BEGIN
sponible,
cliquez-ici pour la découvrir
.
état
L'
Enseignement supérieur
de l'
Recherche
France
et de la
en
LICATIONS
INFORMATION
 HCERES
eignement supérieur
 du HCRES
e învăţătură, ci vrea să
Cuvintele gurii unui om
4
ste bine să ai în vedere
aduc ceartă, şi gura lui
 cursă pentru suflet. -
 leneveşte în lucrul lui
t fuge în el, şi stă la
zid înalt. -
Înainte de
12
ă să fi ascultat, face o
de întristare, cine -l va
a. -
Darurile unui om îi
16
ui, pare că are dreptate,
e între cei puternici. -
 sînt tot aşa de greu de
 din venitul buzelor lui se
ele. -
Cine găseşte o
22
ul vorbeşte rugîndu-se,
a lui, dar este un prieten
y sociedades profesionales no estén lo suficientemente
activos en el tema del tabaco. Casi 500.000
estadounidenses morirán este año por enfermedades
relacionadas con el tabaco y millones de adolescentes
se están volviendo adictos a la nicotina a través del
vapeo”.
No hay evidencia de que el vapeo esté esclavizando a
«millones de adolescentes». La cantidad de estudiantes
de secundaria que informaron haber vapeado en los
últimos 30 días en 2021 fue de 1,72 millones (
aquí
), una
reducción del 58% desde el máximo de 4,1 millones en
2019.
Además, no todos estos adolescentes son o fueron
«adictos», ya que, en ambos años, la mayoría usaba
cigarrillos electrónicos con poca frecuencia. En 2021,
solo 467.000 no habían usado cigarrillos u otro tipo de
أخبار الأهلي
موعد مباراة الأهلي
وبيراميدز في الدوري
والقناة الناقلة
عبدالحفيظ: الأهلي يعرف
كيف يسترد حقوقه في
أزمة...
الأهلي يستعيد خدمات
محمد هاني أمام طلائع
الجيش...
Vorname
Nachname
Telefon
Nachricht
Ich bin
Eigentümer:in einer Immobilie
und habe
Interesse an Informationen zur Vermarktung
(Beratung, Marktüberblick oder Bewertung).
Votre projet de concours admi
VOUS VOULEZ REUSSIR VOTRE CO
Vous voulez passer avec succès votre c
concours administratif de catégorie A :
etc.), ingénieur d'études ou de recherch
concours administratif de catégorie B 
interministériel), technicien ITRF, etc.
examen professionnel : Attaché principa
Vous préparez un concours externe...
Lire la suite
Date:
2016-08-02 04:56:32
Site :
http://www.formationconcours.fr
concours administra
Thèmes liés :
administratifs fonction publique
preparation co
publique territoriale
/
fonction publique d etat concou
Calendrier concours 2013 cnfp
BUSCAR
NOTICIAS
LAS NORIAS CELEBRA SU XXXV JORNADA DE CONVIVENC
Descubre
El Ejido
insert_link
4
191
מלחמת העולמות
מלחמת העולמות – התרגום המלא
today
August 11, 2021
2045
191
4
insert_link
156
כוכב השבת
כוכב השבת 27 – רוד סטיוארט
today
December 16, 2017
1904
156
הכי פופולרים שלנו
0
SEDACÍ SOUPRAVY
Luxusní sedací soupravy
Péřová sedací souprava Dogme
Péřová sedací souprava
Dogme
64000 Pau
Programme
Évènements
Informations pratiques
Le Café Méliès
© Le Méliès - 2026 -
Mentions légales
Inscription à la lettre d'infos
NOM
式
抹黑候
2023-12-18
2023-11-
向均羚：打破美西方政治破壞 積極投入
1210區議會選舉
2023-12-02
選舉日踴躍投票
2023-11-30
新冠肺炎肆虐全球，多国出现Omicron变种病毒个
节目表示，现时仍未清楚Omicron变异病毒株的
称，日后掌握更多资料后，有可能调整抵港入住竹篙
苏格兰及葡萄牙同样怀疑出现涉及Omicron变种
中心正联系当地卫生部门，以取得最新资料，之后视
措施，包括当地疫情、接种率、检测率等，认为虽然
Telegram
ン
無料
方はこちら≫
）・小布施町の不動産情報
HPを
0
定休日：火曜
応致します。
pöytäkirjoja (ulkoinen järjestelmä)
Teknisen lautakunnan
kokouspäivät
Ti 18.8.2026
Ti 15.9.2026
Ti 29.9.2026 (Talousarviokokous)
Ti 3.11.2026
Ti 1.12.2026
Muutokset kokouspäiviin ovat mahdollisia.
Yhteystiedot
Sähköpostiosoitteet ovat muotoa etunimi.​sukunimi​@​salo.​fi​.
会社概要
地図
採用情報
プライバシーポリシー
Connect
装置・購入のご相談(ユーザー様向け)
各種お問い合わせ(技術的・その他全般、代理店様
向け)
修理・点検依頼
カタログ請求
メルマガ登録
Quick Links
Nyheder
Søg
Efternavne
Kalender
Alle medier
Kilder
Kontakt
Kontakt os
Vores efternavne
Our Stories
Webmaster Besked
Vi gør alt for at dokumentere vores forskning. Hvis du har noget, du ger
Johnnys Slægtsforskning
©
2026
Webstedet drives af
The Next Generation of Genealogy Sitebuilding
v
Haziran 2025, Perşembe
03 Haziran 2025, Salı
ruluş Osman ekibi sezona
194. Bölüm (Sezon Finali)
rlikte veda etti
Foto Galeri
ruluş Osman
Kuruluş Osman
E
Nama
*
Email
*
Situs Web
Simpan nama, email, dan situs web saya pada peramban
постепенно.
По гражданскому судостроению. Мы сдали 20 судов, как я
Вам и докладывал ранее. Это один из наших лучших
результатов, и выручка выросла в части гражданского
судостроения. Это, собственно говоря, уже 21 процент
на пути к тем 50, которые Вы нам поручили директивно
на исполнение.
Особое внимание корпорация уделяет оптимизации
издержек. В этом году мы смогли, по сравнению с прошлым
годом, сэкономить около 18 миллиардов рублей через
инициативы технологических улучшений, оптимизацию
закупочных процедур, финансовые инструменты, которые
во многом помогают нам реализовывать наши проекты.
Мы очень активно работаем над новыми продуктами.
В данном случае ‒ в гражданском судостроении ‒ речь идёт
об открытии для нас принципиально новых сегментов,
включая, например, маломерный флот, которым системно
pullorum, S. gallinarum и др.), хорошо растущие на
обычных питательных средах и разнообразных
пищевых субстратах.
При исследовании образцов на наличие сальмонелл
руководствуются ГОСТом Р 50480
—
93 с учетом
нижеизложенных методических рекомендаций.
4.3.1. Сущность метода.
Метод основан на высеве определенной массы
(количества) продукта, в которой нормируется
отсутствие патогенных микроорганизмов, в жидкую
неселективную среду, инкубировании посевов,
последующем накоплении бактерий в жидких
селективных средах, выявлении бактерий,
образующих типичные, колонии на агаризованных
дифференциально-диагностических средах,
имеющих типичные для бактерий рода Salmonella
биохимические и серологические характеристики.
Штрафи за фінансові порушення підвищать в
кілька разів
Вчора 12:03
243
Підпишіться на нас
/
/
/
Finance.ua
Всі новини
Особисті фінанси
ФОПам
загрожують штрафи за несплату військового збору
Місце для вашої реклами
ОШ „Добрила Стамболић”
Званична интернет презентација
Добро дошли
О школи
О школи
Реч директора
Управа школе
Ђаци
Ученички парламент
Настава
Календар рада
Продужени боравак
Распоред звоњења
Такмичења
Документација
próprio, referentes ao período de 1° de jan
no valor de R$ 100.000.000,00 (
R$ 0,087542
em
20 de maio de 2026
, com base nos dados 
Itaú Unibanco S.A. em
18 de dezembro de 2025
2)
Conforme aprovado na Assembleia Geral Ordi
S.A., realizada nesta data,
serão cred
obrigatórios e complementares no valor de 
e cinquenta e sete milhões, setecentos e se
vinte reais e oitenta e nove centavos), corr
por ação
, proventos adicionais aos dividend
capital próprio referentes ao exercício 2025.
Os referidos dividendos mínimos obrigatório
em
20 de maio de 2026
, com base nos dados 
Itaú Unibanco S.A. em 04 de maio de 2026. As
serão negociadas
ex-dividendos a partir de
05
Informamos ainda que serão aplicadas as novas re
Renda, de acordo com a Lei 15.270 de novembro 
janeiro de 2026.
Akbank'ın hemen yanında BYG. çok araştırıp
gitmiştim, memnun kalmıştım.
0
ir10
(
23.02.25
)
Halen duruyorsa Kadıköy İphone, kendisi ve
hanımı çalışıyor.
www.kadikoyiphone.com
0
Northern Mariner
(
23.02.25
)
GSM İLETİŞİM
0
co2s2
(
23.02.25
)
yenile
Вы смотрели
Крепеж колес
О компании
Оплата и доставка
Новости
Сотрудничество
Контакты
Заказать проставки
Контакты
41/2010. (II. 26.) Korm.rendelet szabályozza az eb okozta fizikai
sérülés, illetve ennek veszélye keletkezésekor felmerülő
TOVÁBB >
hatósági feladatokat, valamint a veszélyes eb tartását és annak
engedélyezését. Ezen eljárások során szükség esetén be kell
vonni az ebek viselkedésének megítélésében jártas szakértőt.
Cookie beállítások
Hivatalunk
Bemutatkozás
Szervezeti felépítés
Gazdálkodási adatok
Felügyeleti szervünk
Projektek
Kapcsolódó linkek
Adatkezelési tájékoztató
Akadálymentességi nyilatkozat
END
Only the lines from the first line of the material above through the line that contains "leneveşte în lucrul lui" should be quoted, each one exactly.

sponible,
cliquez-ici pour la découvrir
.
état
L'
Enseignement supérieur
de l'
Recherche
France
et de la
en
LICATIONS
INFORMATION
 HCERES
eignement supérieur
 du HCRES
e învăţătură, ci vrea să
Cuvintele gurii unui om
4
ste bine să ai în vedere
aduc ceartă, şi gura lui
 cursă pentru suflet. -
 leneveşte în lucrul lui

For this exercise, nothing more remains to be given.